For lunch, I had some more of the raisin and cinnamon loaf, a yogurt, grapes and an apple, plus coffee again.  I had a cigarette at lunchtime, but it was the first of the day.  I made it through the afternoon without having one, too.  Packing the stuff into the fridge, I noticed that the fridge could do with a proper clean, but I settled for just wiping the worst of the stains away with a damp sponge.  I'll need to do it properly sometime soon, but I procrastinate terribly with housework.

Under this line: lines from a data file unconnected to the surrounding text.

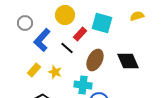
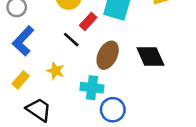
blue L-shape: (42, 40) -> (23, 41), moved
yellow rectangle: (34, 70) -> (21, 80), moved

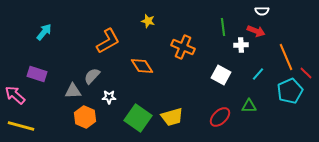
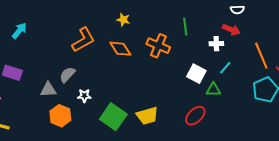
green line: (223, 27) -> (185, 27), moved
orange diamond: (142, 66) -> (120, 49), moved
cyan line: (258, 74) -> (225, 68), moved
green triangle: (249, 106) -> (213, 90), moved

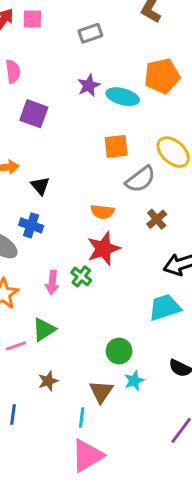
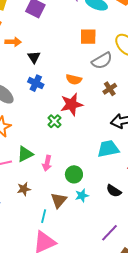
blue cross: (31, 225) -> (36, 83), moved
pink arrow: (52, 283) -> (47, 163), moved

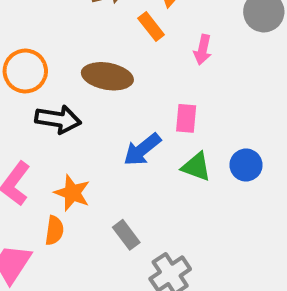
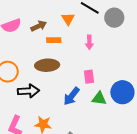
orange rectangle: (151, 26) -> (54, 40), moved, turned -40
blue circle: (246, 165) -> (122, 92), size x1.5

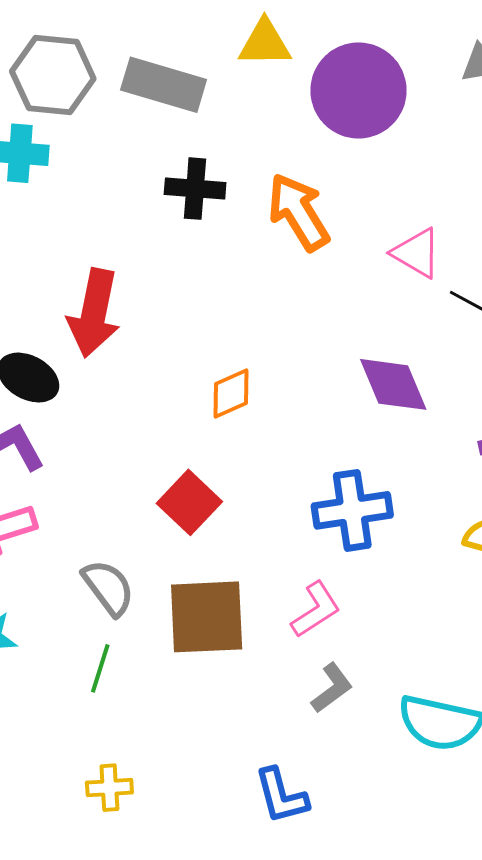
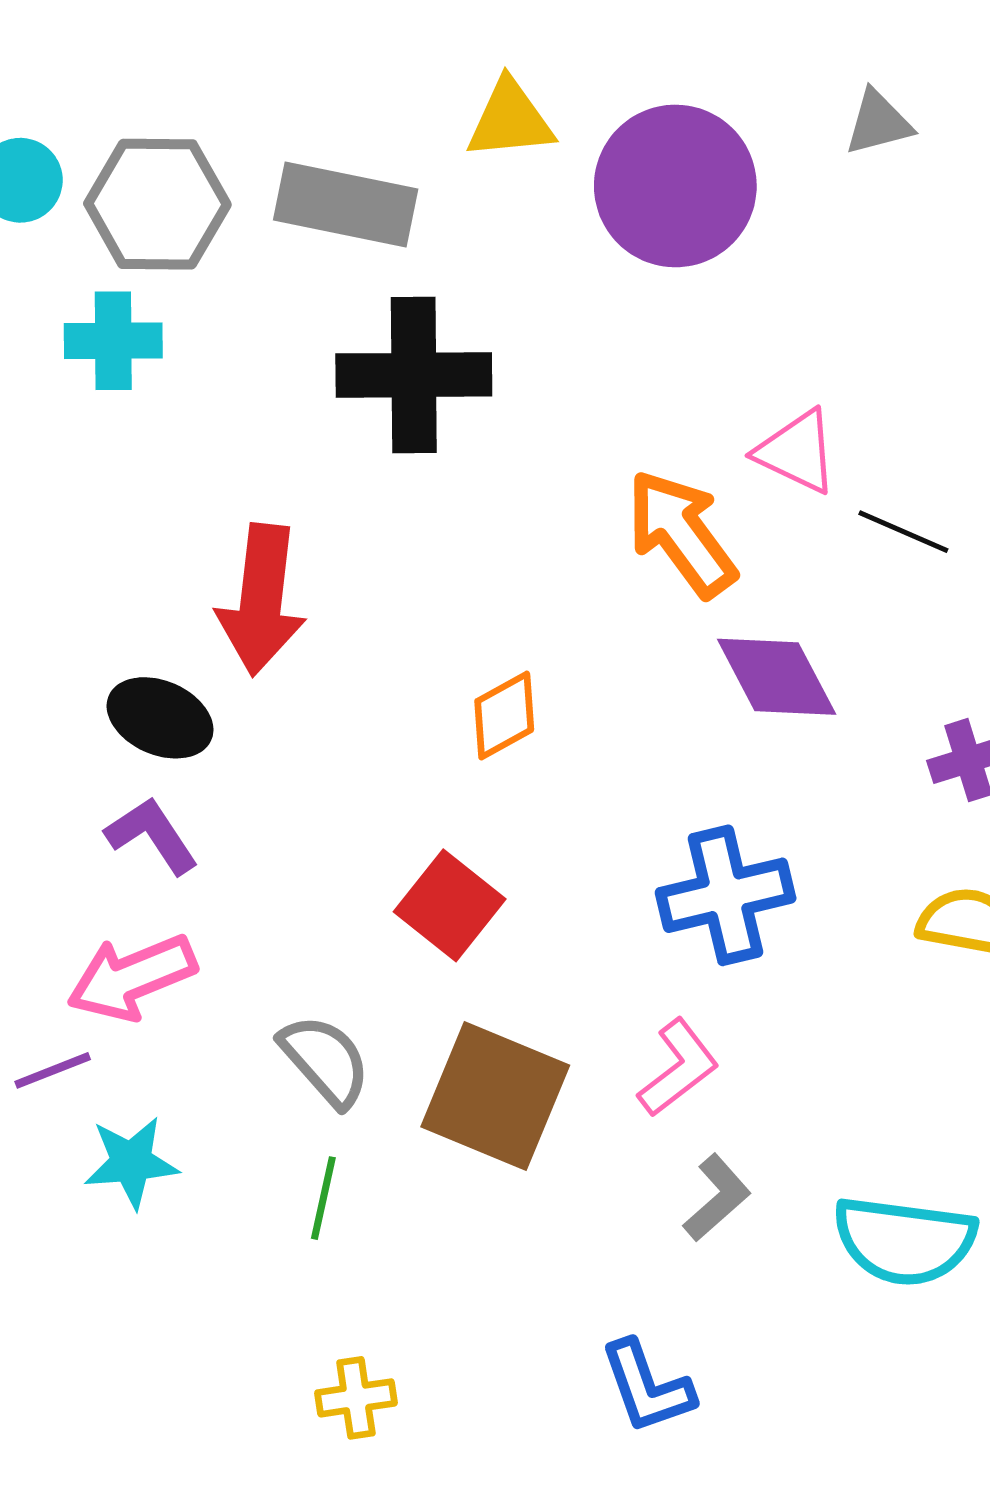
black cross: (195, 189) -> (414, 375), size x1.5
orange arrow: (299, 212) -> (681, 533), moved
brown square: (207, 617) -> (495, 1096), turned 30

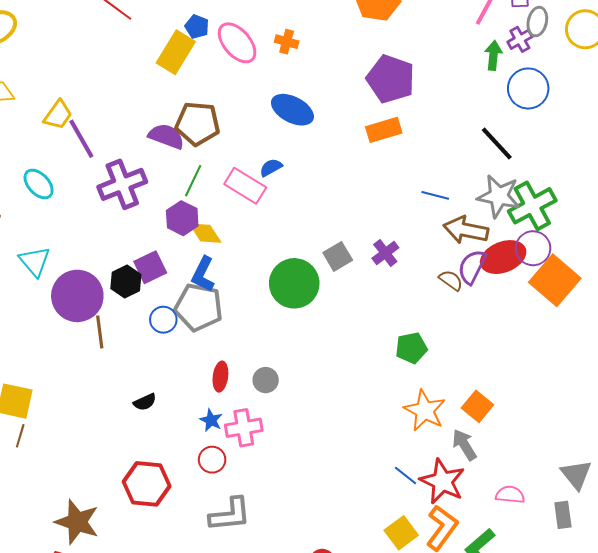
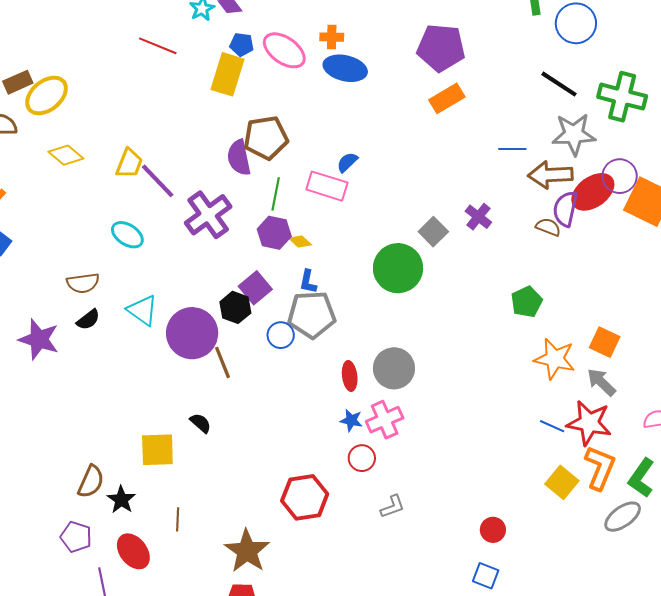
blue ellipse: (292, 110) -> (345, 68), moved
purple semicircle: (166, 136) -> (239, 158), turned -108
green cross: (532, 206) -> (622, 97), moved, turned -33
yellow diamond: (205, 233) -> (300, 241), size x0.7
blue L-shape: (203, 274) -> (308, 282), size x0.7
gray circle: (266, 380) -> (394, 368), size x1.6
black semicircle: (145, 402) -> (200, 423), moved, turned -100
brown line: (20, 436) -> (178, 519), moved
gray L-shape: (230, 515) -> (393, 507), size x0.6
brown star: (77, 522) -> (247, 551), turned 30

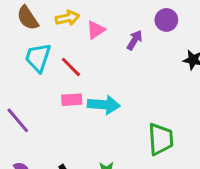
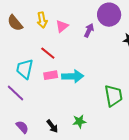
yellow arrow: (68, 18) -> (42, 20), turned 98
purple circle: (166, 20) -> (109, 15), size x1.5
cyan trapezoid: (38, 58) -> (25, 69), moved

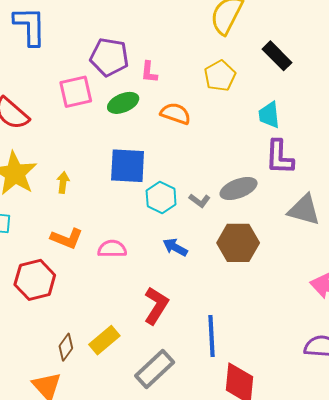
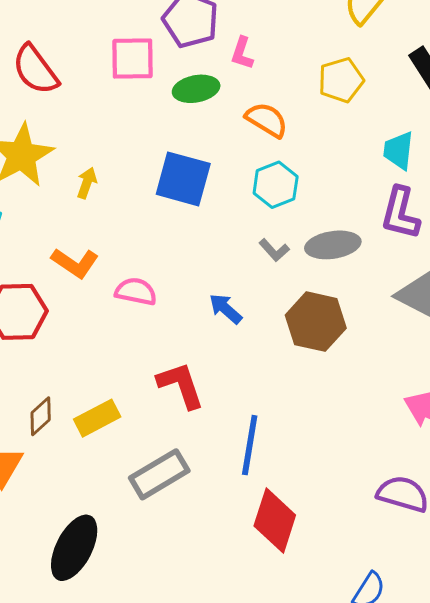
cyan hexagon: (161, 197) -> (276, 185), moved
red L-shape: (156, 306) -> (181, 385), turned -63

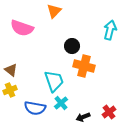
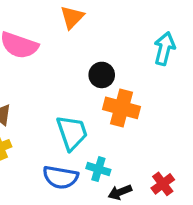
cyan cross: (61, 103) -> (98, 169), moved, turned -32
blue semicircle: (35, 108) -> (60, 177), moved

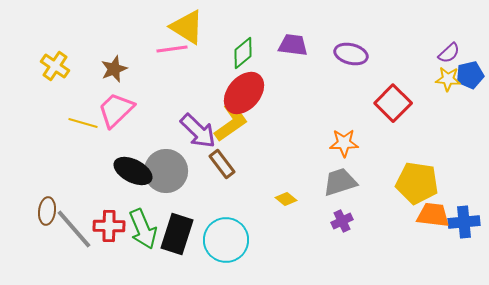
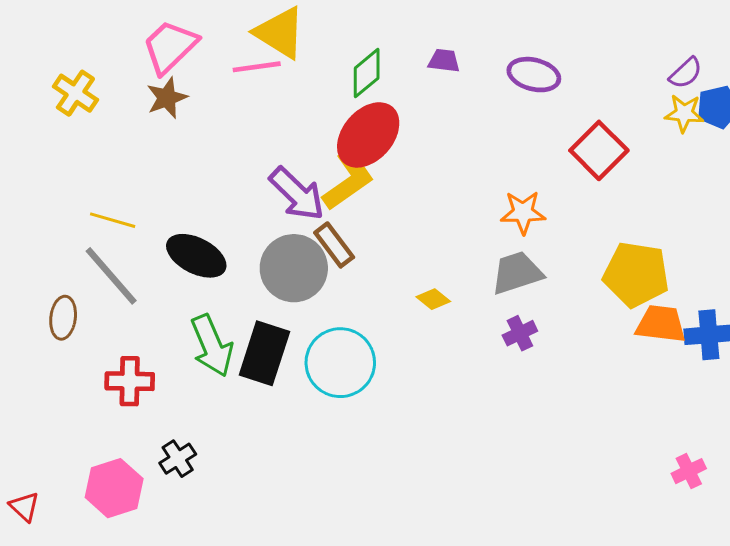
purple trapezoid: (293, 45) -> (444, 61), size x0.7
pink trapezoid: (116, 110) -> (170, 47), moved
yellow line: (83, 123) -> (113, 220), moved
gray circle: (166, 171) -> (294, 268), moved
red cross: (109, 226) -> (130, 381), moved
gray line: (74, 229) -> (111, 276), moved

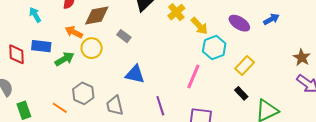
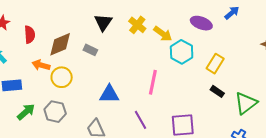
gray rectangle: (124, 36) -> (90, 50), moved
green arrow: (64, 59) -> (26, 112), moved
pink line: (193, 77) -> (153, 82), moved
gray hexagon: (83, 93) -> (55, 112), moved

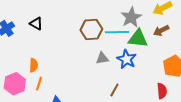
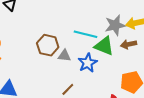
gray star: (131, 17) -> (115, 25), moved
brown hexagon: (91, 29) -> (48, 45), moved

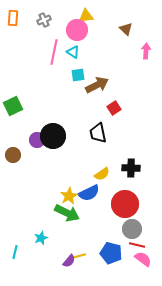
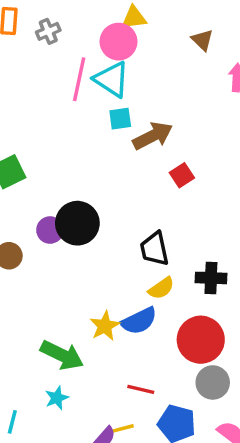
gray cross: (44, 20) -> (48, 31), moved
cyan triangle: (73, 52) -> (112, 79), size x1.6
black trapezoid: (98, 133) -> (154, 249), moved
green arrow: (67, 213) -> (62, 355), moved
red line: (137, 245) -> (141, 389), moved

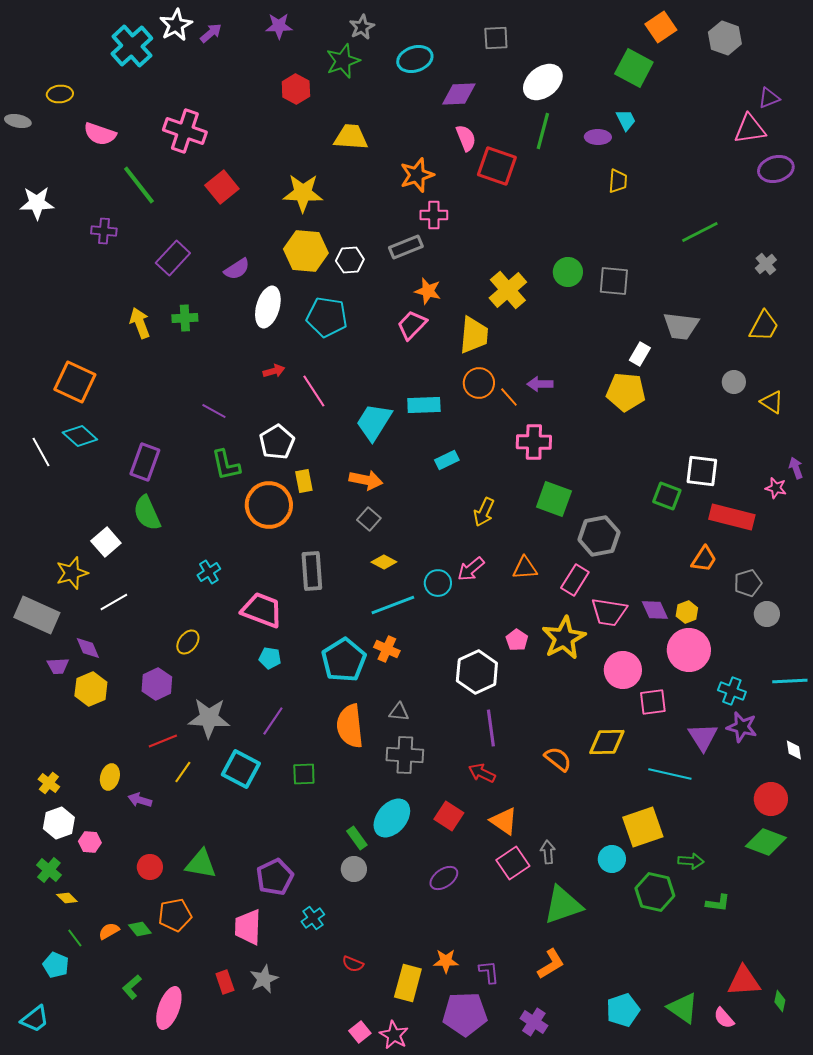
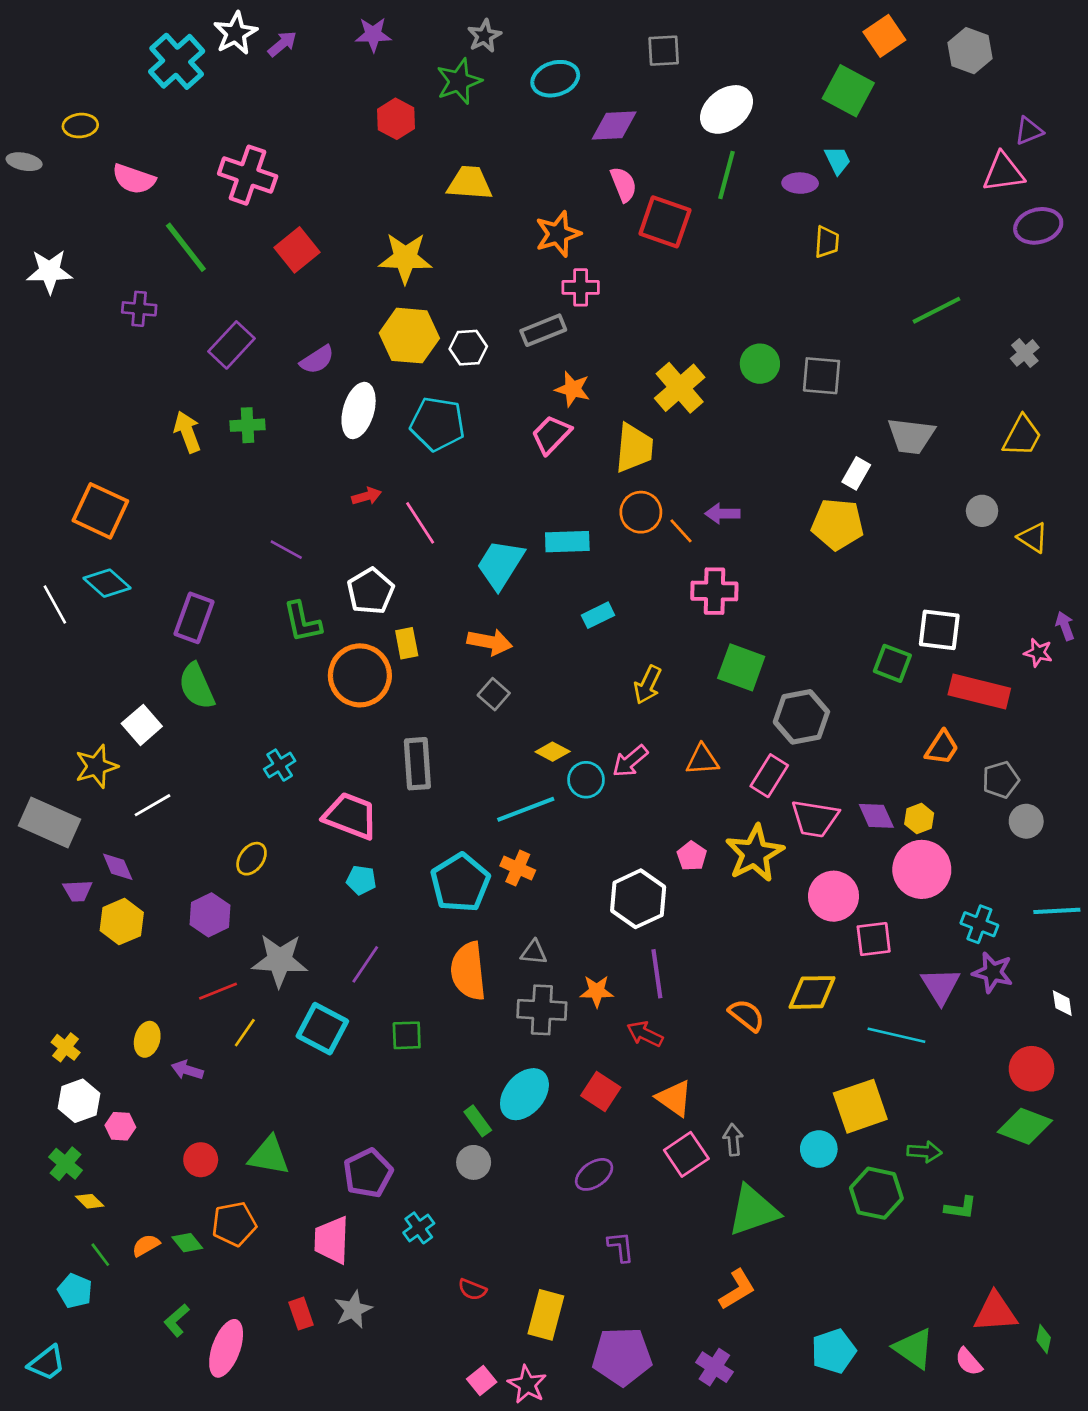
yellow diamond: (384, 562) -> (553, 752), moved
orange star: (446, 961) -> (597, 991), moved
purple L-shape: (489, 972) -> (621, 1247), moved

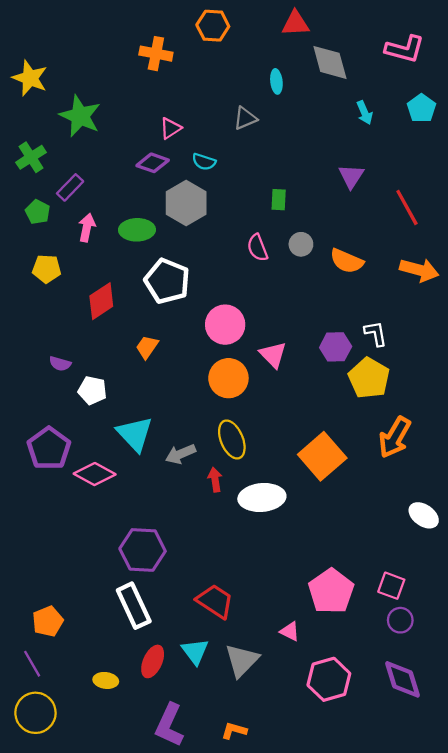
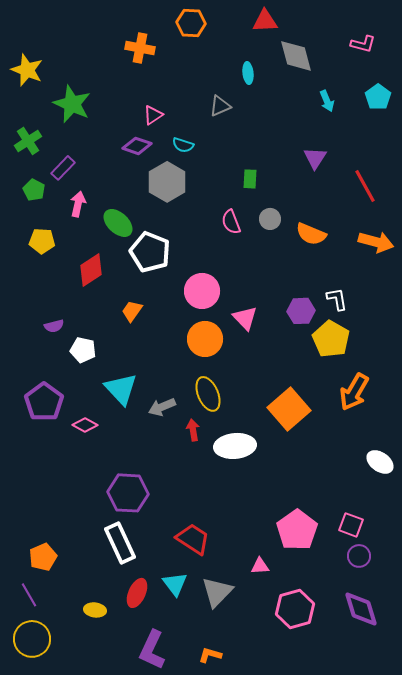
pink L-shape: (405, 49) -> (363, 44), size x0.7
green ellipse: (137, 230) -> (118, 223), moved, turned 44
purple semicircle: (60, 364) -> (54, 326), turned -30
pink diamond: (95, 474) -> (85, 425), size x0.7
pink triangle: (290, 631) -> (260, 566), turned -30

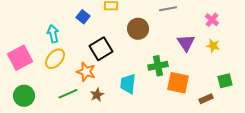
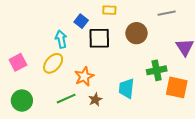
cyan arrow: (53, 34) -> (61, 39), moved
black square: (101, 49) -> (99, 38), moved, turned 30
pink square: (20, 58) -> (18, 62), size x0.7
orange star: (86, 72) -> (84, 76), turned 30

On returning to work after taking my shopping home and unpacking it, I got my Acer laptop returned.  It has been being repaired under warranty and I'd been unsuccessfully looking for how to query the status of the repair earlier in the day, so that was a pleasant happenstance.  After work this evening, I had a list of things that I should have got on with, such as mowing the lawn, finishing all the washing up that can't go in the dishwasher, ironing the blouses that need it, generally tidying up and vaccuuming.  Suffice it to say that I've done none of them.  Instead, I've been reinstalling all the programmes that I use regularly onto the laptop, pulling my music library off the external hard-drive and generally sitting in a chair with a computer in front of me, again.  

But I did enjoy this evening's meal, of four thin slices of seeded bread, spread with a little reduced fat salad cream and stuffed with prawns and cos lettuce, accompanied by a bottle of orange Fruit Shoot.  I intend to make a smoothie later on if I'm hungry - there's plenty of frozen fruit and milk.  

It's a start, albeit a very gentle one.